CALTAGIRONE – Un grave incidente si è verificato nella serata di ieri lungo la Strada Statale 124, al chilometro 23, in territorio di Caltagirone. Un uomo di 64 anni, Daniele La Monica, ex appartenente alle forze di polizia, ha perso la vita dopo essere stato investito mentre si trovava in sella al suo scooter. L’investitore si è dato alla fuga subito dopo l’impatto.
Le operazioni di soccorso sono state tempestive, ma per la vittima non c’è stato nulla da fare.

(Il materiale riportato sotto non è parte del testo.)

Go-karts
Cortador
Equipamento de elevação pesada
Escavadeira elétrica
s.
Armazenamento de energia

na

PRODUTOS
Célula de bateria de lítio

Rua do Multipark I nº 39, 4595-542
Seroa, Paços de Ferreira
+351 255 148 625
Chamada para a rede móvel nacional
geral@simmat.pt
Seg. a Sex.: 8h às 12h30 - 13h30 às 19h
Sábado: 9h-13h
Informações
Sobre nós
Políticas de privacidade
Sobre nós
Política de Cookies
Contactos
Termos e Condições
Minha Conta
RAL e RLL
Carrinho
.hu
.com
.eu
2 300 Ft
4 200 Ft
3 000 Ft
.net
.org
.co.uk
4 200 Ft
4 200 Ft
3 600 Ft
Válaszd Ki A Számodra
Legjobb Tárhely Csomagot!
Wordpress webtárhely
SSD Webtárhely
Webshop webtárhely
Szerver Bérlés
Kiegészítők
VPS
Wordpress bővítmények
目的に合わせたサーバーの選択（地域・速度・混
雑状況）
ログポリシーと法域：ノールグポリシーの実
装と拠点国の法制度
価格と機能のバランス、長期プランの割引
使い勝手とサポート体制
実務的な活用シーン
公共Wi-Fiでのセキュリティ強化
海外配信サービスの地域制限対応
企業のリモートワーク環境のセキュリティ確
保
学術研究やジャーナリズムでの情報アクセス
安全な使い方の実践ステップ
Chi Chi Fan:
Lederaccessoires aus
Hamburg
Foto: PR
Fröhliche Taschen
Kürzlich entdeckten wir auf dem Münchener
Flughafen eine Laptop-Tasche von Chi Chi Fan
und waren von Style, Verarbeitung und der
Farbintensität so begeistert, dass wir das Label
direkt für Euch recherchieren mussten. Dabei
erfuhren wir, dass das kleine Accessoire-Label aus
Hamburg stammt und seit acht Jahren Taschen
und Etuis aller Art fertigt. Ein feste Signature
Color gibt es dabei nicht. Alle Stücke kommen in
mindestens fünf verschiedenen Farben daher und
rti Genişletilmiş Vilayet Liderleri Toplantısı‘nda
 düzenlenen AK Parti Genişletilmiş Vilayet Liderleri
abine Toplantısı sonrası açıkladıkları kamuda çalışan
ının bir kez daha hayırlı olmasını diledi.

Il violento impatto non gli ha lasciato scampo, nonostante il tentativo disperato dei sanitari di salvargli la vita.
Le forze dell’ordine, coordinate dalla Procura della Repubblica presso il Tribunale di Caltagirone, si sono immediatamente attivate per ricostruire l’accaduto. Fondamentali si sono rivelate le immagini delle telecamere di videosorveglianza presenti lungo l’arteria stradale, che hanno consentito ai carabinieri della Compagnia di Caltagirone e agli agenti del Commissariato locale di individuare l’auto coinvolta: una Ford Focus condotta da un uomo di 62 anni, già noto alle forze dell’ordine.
L’uomo è stato rintracciato nel giro di poche ore e tratto in arresto con le accuse di omicidio stradale e omissione di soccorso. Al momento dell’arresto non avrebbe fornito spiegazioni plausibili sul proprio comportamento, aggravando ulteriormente la sua posizione.

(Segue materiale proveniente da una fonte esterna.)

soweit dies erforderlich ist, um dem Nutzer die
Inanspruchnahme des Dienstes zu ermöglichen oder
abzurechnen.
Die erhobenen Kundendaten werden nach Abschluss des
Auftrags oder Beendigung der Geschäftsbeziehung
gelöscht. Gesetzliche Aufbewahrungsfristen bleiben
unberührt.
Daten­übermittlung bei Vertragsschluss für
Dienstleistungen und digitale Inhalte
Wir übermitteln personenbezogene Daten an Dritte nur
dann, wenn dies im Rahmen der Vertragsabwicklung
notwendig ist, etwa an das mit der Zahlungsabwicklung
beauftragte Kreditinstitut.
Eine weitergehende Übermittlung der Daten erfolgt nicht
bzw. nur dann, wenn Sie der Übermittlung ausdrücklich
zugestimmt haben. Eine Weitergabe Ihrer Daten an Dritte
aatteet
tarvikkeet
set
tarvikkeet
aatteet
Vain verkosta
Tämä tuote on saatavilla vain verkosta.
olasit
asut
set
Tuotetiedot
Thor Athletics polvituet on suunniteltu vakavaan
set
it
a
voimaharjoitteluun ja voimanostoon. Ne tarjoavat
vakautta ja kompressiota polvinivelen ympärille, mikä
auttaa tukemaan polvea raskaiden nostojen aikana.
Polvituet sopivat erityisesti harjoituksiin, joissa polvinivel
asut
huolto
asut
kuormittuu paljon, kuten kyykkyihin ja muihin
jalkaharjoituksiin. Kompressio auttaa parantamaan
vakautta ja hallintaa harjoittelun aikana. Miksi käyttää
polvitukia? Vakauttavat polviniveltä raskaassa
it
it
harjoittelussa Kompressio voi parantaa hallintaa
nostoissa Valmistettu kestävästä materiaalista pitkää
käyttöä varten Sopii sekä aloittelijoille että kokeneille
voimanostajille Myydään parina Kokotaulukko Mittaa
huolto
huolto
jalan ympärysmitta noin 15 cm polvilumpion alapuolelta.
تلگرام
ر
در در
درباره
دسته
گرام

A supportare le indagini anche la polizia municipale, impegnata nei rilievi tecnici e nella raccolta di testimonianze per chiarire ogni dettaglio della dinamica.

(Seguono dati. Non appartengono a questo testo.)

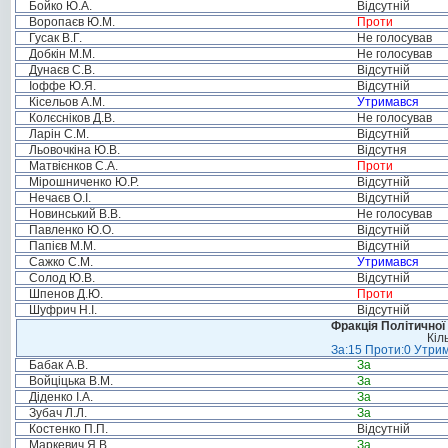
Бойко Ю.А.
Відсутній
Воропаєв Ю.М.
Проти
Гусак В.Г.
Не голосував
Добкін М.М.
Не голосував
Дунаєв С.В.
Відсутній
Іоффе Ю.Я.
Відсутній
Кісельов А.М.
Утримався
Колєсніков Д.В.
Не голосував
Ларін С.М.
Відсутній
Льовочкіна Ю.В.
Відсутня
Матвієнков С.А.
Проти
Мірошниченко Ю.Р.
Відсутній
Нечаєв О.І.
Відсутній
Новинський В.В.
Не голосував
Павленко Ю.О.
Відсутній
Папієв М.М.
Відсутній
Сажко С.М.
Утримався
Солод Ю.В.
Відсутній
Шпенов Д.Ю.
Проти
Шуфрич Н.І.
Відсутній
Фракція Політичної
Кіл
За:15 Проти:0 Утрим
Бабак А.В.
За
Войціцька В.М.
За
Діденко І.А.
За
Зубач Л.Л.
За
Костенко П.П.
Відсутній
Маркевич Я.В.
За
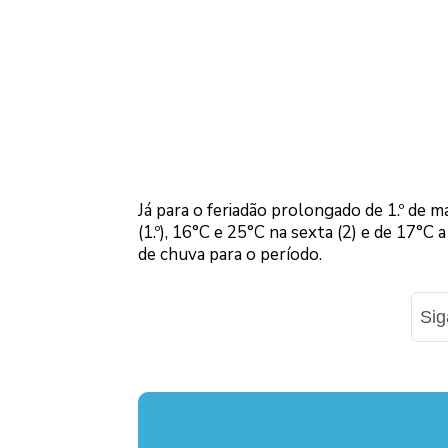
Já para o feriadão prolongado de 1.º de 
(1.º), 16°C e 25°C na sexta (2) e de 17°
de chuva para o período.
Si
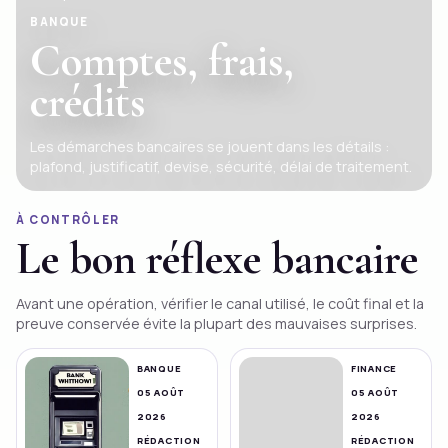
BANQUE
Comptes, frais,
crédits
Les démarches bancaires se jouent dans les détails :
plafond, justificatif, devise, sécurité, délai de traitement.
À CONTRÔLER
Le bon réflexe bancaire
Avant une opération, vérifier le canal utilisé, le coût final et la
preuve conservée évite la plupart des mauvaises surprises.
BANQUE
FINANCE
05 AOÛT
05 AOÛT
2026
2026
RÉDACTION
RÉDACTION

sul tragico episodio è intervenuto il sindaco di Caltagirone: “E’ una giornata di grande tristezza per la nostra città per la perdita di un uomo buono, che ha indossato per tantissimi anni, con grande dignità e impegno, la divisa della Polizia di Stato, sino alla meritata pensione, e che è stato strappato alla vita in maniera improvvisa e violenta. In un momento così difficile per tutti loro, esprimo ai familiari il profondo cordoglio mio, dell’Amministrazione comunale e della città tutta”.
Roccuzzo esprime, inoltre, un sentito plauso agli inquirenti “che, con un’attività attenta ed efficace, hanno rapidamente assicurato alla giustizia l’uomo indicato come il responsabile della morte di La Monica”.